NATURE ON DISPLAY
Butterfly Exhibit at the Florida Museum of Natural History in Gainesville, FL. Image by: Katherine Sartz
The Butterfly Habitat was incredible to experience. I've been to a butterfly house near my home a long time ago, but it was not the massive scale of UF's Museum of Natural History. I loved this exhibit because it was an open air exhibit. You could smell the fresh air and vegetation of the plants. The sounds of the fountain in the far corner was also very soothing to listen to. The vibrancy of life and the sheer amount of butterflies in the exhibit caught my attention. I was not expecting so many butterflies to be in the exhibit. The butterflies also kept landing on me and wouldn't let go making this experience quite memorable. I enjoyed this little piece of tropical paradise in the midst of Gainesville.
NATURE AND ETHICS
Screened-in exhibit at the Florida Museum of Natural History. Image by: Katherine Sartz
The Florida Museum of Natural History definitely served as an opportunity to appreciate nature and the land for matters more than simply making a profit. As a geography major I already have a great respect for nature and living things, and this museum only refined that care for the place that was here before humans first began traversing and destroying the Earth. As I walked through the museum I was impressed with the different displays, especially the Northwest Florida Emerald Coast display as that is where I am from. It was interesting to see some of the research ongoing about sand dunes and sea turtle nesting in my local area on display in a museum halfway across the state.
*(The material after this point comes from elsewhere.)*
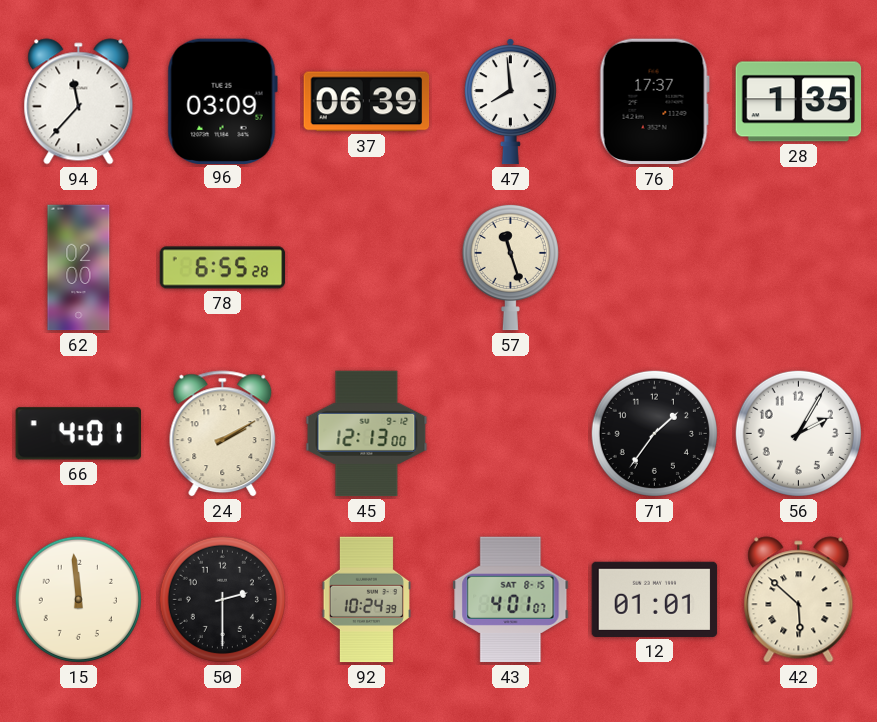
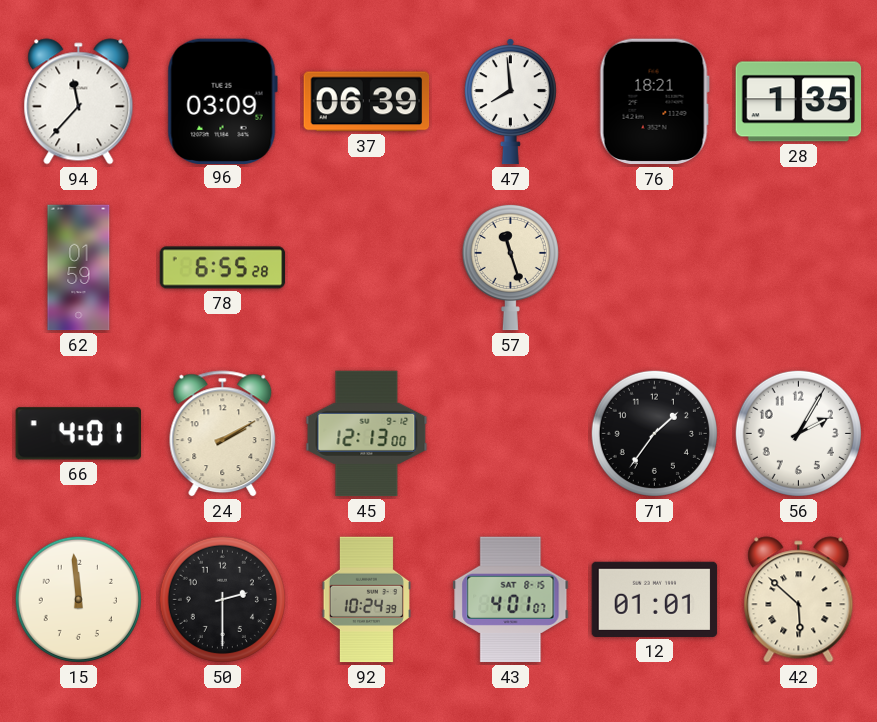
76: 17:37 -> 18:21
62: 02:00 -> 01:59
This made the university feel a little closer to home. The museum allowed visitors to connect with nature by having displays that resemble the sand dunes of Northwest Florida as well as making the butterfly display walkable. However, the museum failed to allow visitors to connect with nature as visitors are only able to see the butterflies in captivity. Though the screened-in habitat had amble space for the butterflies to reside and thrive, this fabricated environment does not simulate a typical habitat in nature in that there are no natural predators and therefore allows for the thriving of the few butterfly species. This is a great for visitors as it allows them to see more butterflies in a small, confined space of the screened-in display, however I believe animals should not be confined to man-made boundaries and kept within the screened in areas when their own natural habitats are much larger. All in all, the beauty of the multiple plant species within the butterfly display instilled in me a renewed sense of responsibility to defend and protect the environment that gives us life and provides humans with clean air.
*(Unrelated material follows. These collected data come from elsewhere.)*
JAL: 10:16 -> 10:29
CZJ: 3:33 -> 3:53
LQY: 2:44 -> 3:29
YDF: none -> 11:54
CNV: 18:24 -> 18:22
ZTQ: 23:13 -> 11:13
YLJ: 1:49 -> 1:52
NATURE AND THE HUMAN SPIRIT
Reaction to a butterfy landing on my leg. Photo by: Katherine Sartz
The Natural History helps us to step out of our daily lives simply by doing something different. In this picture a butterfly had just landed on my leg and it was tickling me and I was laughing. That doesn't happen everyday, especially in the midst of the hustle and bustle of the semester and life on campus. By doing something new and different each day, we can flex our minds, explore new experiences and learn more about ourselves. I think nature has this affect on the individual that no motivational speaker can have. It inspires us to step out of our everyday routine and sets a fire in us that desires to never stop exploring. There is so much of the world to be seen and enjoyed as well as protected so that future generations can relish the Earth's beauty as well.